In the beginning of May 1905, they liquidated 50,000 books of about 250 titles.

=== 1910 false representation ===
On February 1, 1910, Seymour Eaton was under investigation in the Court of Common Pleas in Delaware County, Pennsylvania for allegedly making false representations while soliciting investments for the various corporations he controlled. The allegations also claimed that Seymour Eaton paid dividends from stock sales to entice additional investors. Before February 1903, dividends were typically declared at an annual rate of 10%. The plaintiff, Thomas G. Happersett, one of Eaton's employees, had invested $2,000 in Booklover's Library stock and $5,000 in the Library Publishing Company. Additional allegations increased the total claim to $10,000. The money came from the estate of his late wife, Frances R. Happersett. Seymour denied the charges and argued that the statute of limitations had expired.

====No valid claim====
On January 31, 1911, Judge Wiltbank ruled that the plaintiffs had no valid claim because their stocks had been transferred to the Tabard Inn Corporation, and there was nothing wrong with how the dividends were paid. As a result, the charges were dismissed.

=== 1911 delinquent taxes ===
On January 4, 1911, the state of New Jersey reported that Tabard Inn Library had been delinquent on taxes assessed in 1908 for the past two years.

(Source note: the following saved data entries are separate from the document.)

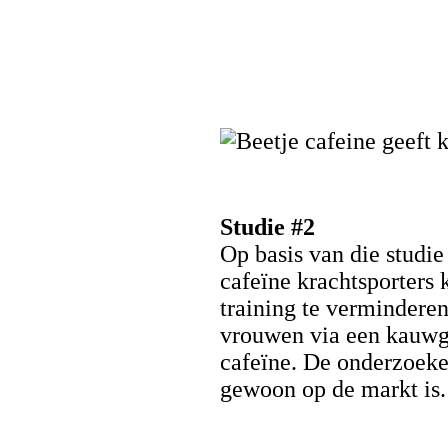
Studie #2
Op basis van die studie
cafeïne krachtsporters 
training te vermindere
vrouwen via een kauw
cafeïne. De onderzoeke
gewoon op de markt is. 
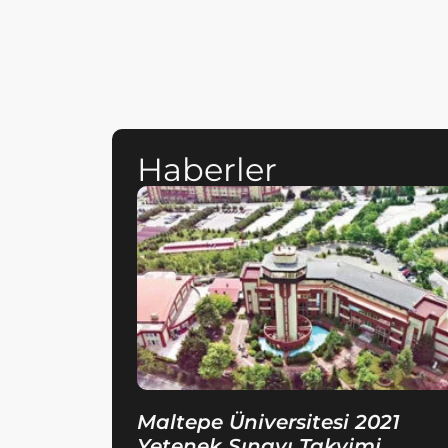
Haberler
Maltepe Üniversitesi 2021
Yetenek Sınavı Takvimi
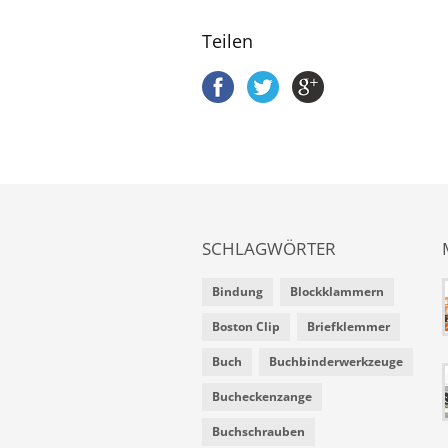
Teilen
SCHLAGWÖRTER
Bindung
Blockklammern
Boston Clip
Briefklemmer
Buch
Buchbinderwerkzeuge
Bucheckenzange
Buchschrauben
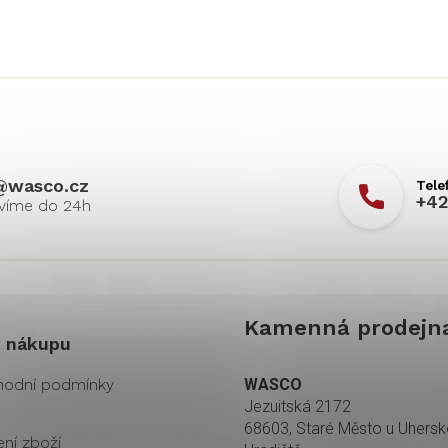
@
wasco.cz
+42
Kamenná prodejn
 nákupu
odní podmínky
WASCO
Jezuitská 2172
68603, Staré Město u Uhers
ení zboží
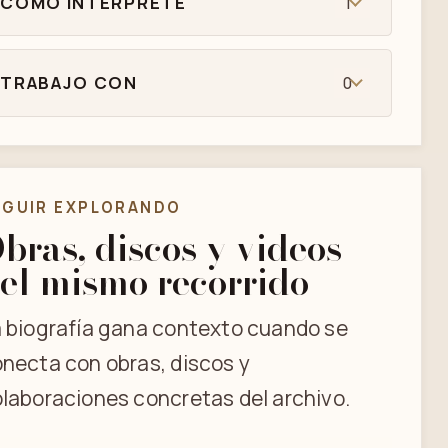
COMO INTÉRPRETE
1
TRABAJO CON
0
EGUIR EXPLORANDO
bras, discos y videos
el mismo recorrido
 biografía gana contexto cuando se
necta con obras, discos y
laboraciones concretas del archivo.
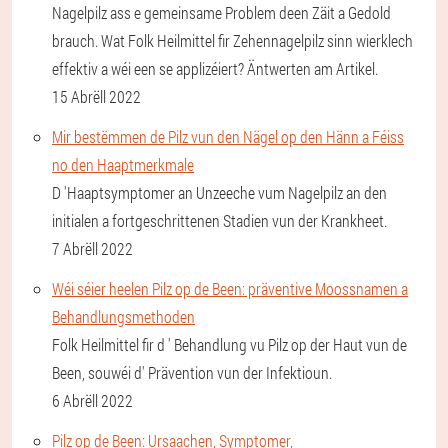
Nagelpilz ass e gemeinsame Problem deen Zäit a Gedold
brauch. Wat Folk Heilmittel fir Zehennagelpilz sinn wierklech
effektiv a wéi een se applizéiert? Äntwerten am Artikel.
15 Abrëll 2022
Mir bestëmmen de Pilz vun den Nägel op den Hänn a Féiss
no den Haaptmerkmale
D 'Haaptsymptomer an Unzeeche vum Nagelpilz an den
initialen a fortgeschrittenen Stadien vun der Krankheet.
7 Abrëll 2022
Wéi séier heelen Pilz op de Been: präventive Moossnamen a
Behandlungsmethoden
Folk Heilmittel fir d ' Behandlung vu Pilz op der Haut vun de
Been, souwéi d' Prävention vun der Infektioun.
6 Abrëll 2022
Pilz op de Been: Ursaachen, Symptomer,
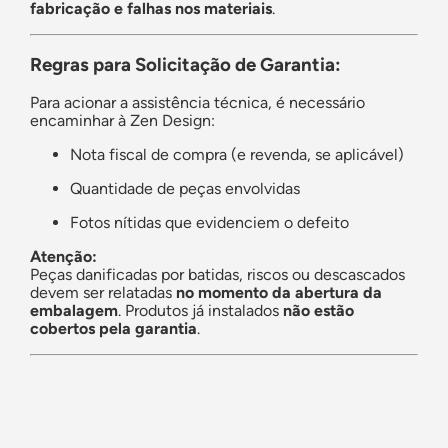
fabricação e falhas nos materiais
.
Regras para Solicitação de Garantia:
Para acionar a assistência técnica, é necessário
encaminhar à Zen Design:
Nota fiscal de compra (e revenda, se aplicável)
Quantidade de peças envolvidas
Fotos nítidas que evidenciem o defeito
Atenção:
Peças danificadas por batidas, riscos ou descascados
devem ser relatadas
no momento da abertura da
embalagem
. Produtos já instalados
não estão
cobertos pela garantia
.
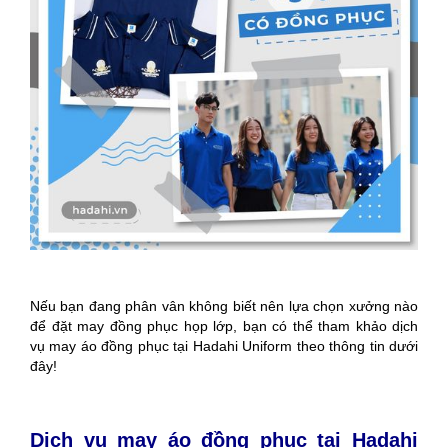
Nếu bạn đang phân vân không biết nên lựa chọn xưởng nào
để đặt may đồng phục họp lớp, bạn có thể tham khảo dịch
vụ may áo đồng phục tại Hadahi Uniform theo thông tin dưới
đây!
Dịch vụ may áo đồng phục tại Hadahi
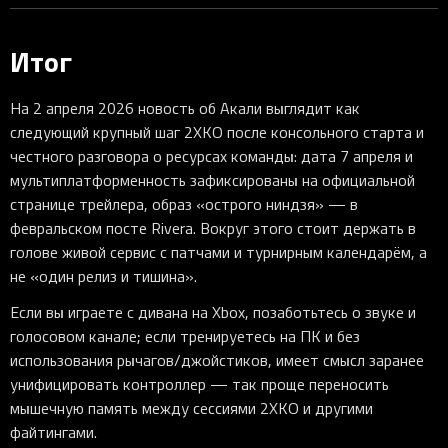
Итог
На 2 апреля 2026 новость об Акали выглядит как
следующий крупный шаг 2XKO после консольного старта и
честного разговора о ресурсах команды: дата 7 апреля и
мультиплатформенность зафиксированы на официальной
странице трейлера, образ «острого ниндзя» — в
февральском посте Rivera. Вокруг этого стоит держать в
голове живой сервис с патчами и турнирным календарём, а
не «один релиз и тишина».
Если вы играете с дивана на Xbox, позаботьтесь о звуке и
голосовом канале; если тренируетесь на ПК и без
использования рычагов/джойстиков, имеет смысл заранее
унифицировать контроллер — так проще переносить
мышечную память между сессиями 2XKO и другими
файтингами.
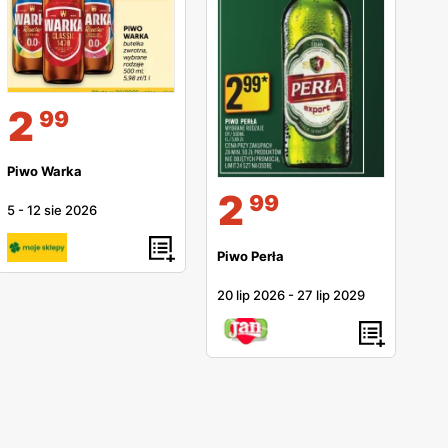
2
99
Piwo Warka
2
99
5
-
12 sie 2026
Piwo Perła
20 lip 2026
-
27 lip 2029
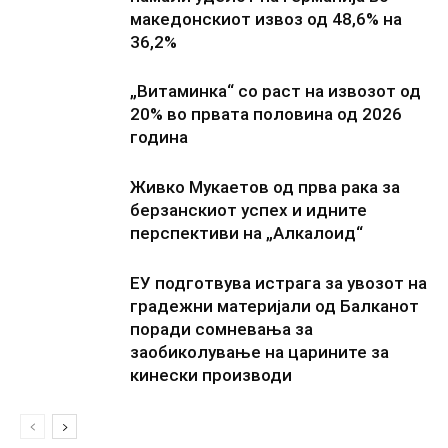
македонскиот извоз од 48,6% на
36,2%
„Витаминка“ со раст на извозот од
20% во првата половина од 2026
година
Живко Мукаетов од прва рака за
берзанскиот успех и идните
перспективи на „Алкалоид“
ЕУ подготвува истрага за увозот на
градежни материјали од Балканот
поради сомневања за
заобиколување на царините за
кинески производи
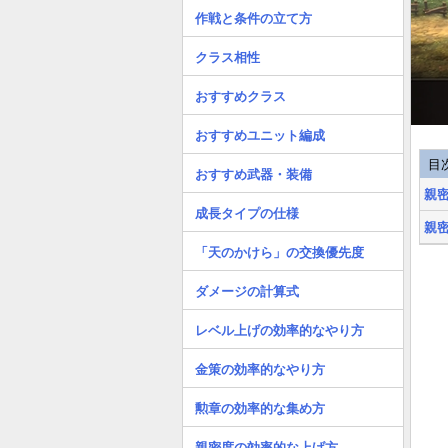
作戦と条件の立て方
クラス相性
おすすめクラス
おすすめユニット編成
目
おすすめ武器・装備
親
成長タイプの仕様
親
「天のかけら」の交換優先度
ダメージの計算式
レベル上げの効率的なやり方
金策の効率的なやり方
勲章の効率的な集め方
親密度の効率的な上げ方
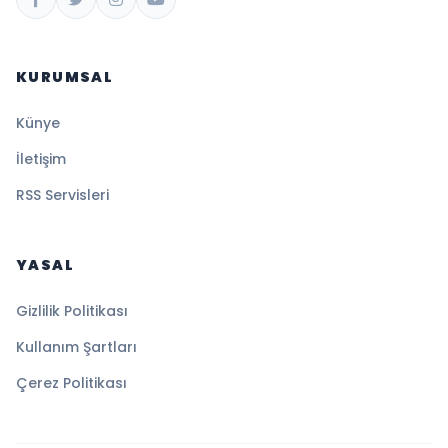
KURUMSAL
Künye
İletişim
RSS Servisleri
YASAL
Gizlilik Politikası
Kullanım Şartları
Çerez Politikası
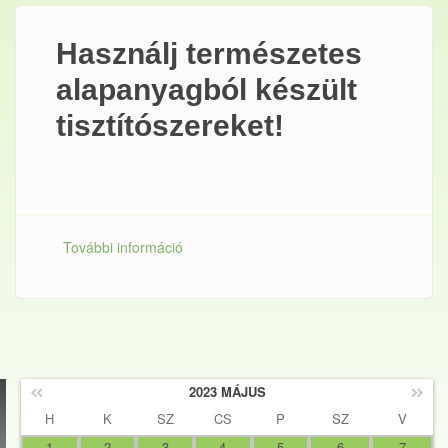
Használj természetes
alapanyagból készült
tisztítószereket!
További információ
Használj természetes alapanyagból
készült tisztítószereket! tartalommal
kapcsolatosan
2023 MÁJUS
H
K
SZ
CS
P
SZ
V
1
2
3
4
5
6
7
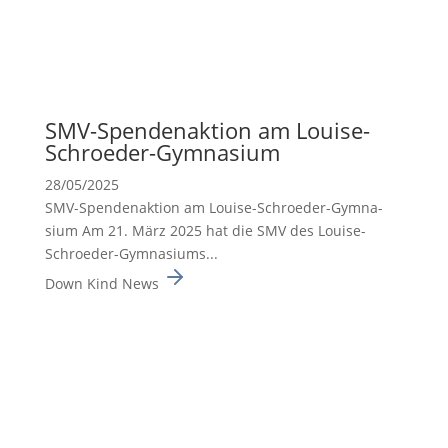
SMV-Spenden­ak­tion am Louise-
Schroeder-Gymna­sium
28/05/2025
SMV-Spenden­ak­tion am Louise-Schroeder-Gymna­
sium Am 21. März 2025 hat die SMV des Louise-
Schroeder-Gymna­siums...
Down Kind News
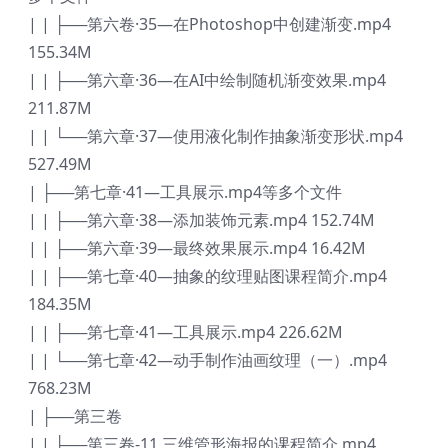
| | ├──第六卷·35—在Photoshop中创建渐变.mp4
155.34M
| | ├──第六章·36—在AI中绘制随机渐变效果.mp4
211.87M
| | └──第六章·37—使用液化制作抽象渐变形状.mp4
527.49M
| ├──第七章·41—工具展示.mp4等多个文件
| | ├──第六章·38—添加装饰元素.mp4 152.74M
| | ├──第六章·39—最终效果展示.mp4 16.42M
| | ├──第七章·40—抽象的纹理贴图课程简介.mp4
184.35M
| | ├──第七章·41—工具展示.mp4 226.62M
| | └──第七章·42—动手制作油画纹理（一）.mp4
768.23M
| ├──第三卷
| | ├──第三卷-11 三维管形海报的课程简介.mp4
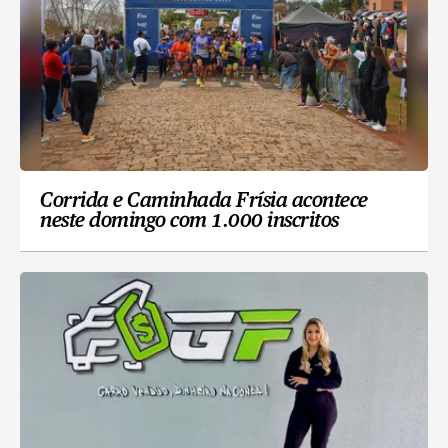
Corrida e Caminhada Frísia acontece
neste domingo com 1.000 inscritos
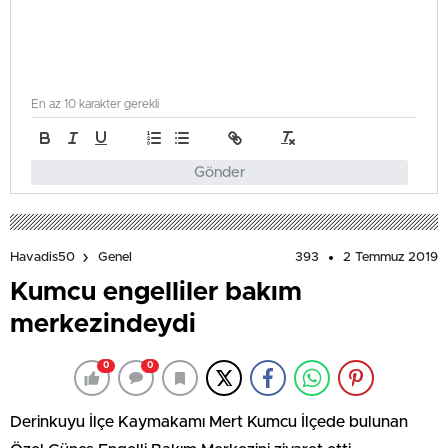
En az 10 karakter gerekli
Gönder
393
2 Temmuz 2019
Havadis50
Genel
Kumcu engelliler bakım
merkezindeydi
0
0
Derinkuyu İlçe Kaymakamı Mert Kumcu İlçede bulunan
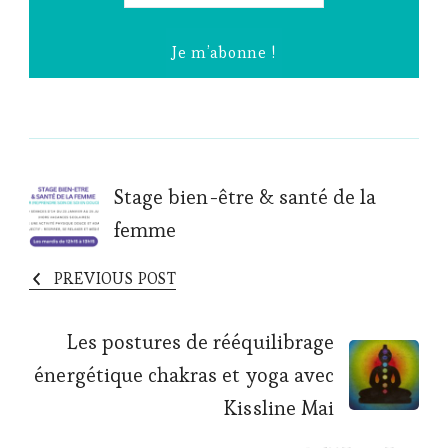
*
Post
Stage bien-être & santé de la
femme
Navigation
PREVIOUS POST
Les postures de rééquilibrage
énergétique chakras et yoga avec
Kissline Mai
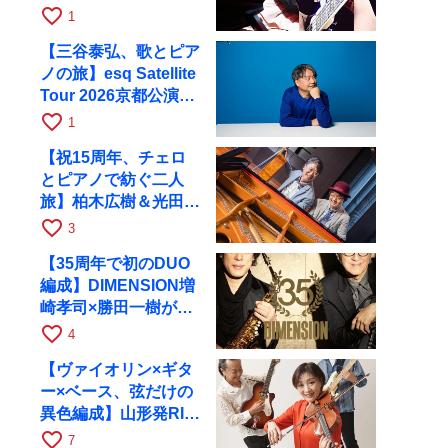
と京都RAGで共演
favorite_border
1
【三谷泰弘、歌とピア
ノの旅】esq Satellite
Tour 2026京都公演を
10月に開催
favorite_border
1
【祝15周年、チェロ
とピアノで紡ぐ二人
旅】柏木広樹＆光田健
一が11月12日に京都
favorite_border
3
RAGへ
【35周年で初のDUO
編成】DIMENSION増
崎孝司×勝田一樹が10
月11日に京都RAGへ
favorite_border
4
【ヴァイオリン×ギタ
ー×ベース、弦だけの
異色編成】山形発RIM
が初全国ツアーで8月
favorite_border
7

=== 1911 balance sheet ===
By 1911, the Tabard Inn Company had assumed responsibility for operating the branch libraries previously managed by the Booklovers Corporation. A balance sheet dated February 1, 1911, listed the following financials:

Capital Stock: $150,000
| Liabilities | Amount | Assets | Amount |
|---|---|---|---|
| Bills Payable | $4,554 | Goodwill | $85,607 |
| Accounts Payable | $13,017 | Securities Owned | $29,240 |
| Surplus | $11,730 | Inventories | $15,629 |
|  |  | Booklovers Library | $41,044 |
|  |  | Equipment | $2,774 |
|  |  | Accounts Receivable | $4,760 |
|  |  | Cash | $247 |
| Total | $179,301 | Total | $179,301 |

The corporation's executive leadership included William F. Smith as President and Managing Director and Elmer E. Garrett as Secretary and Treasurer.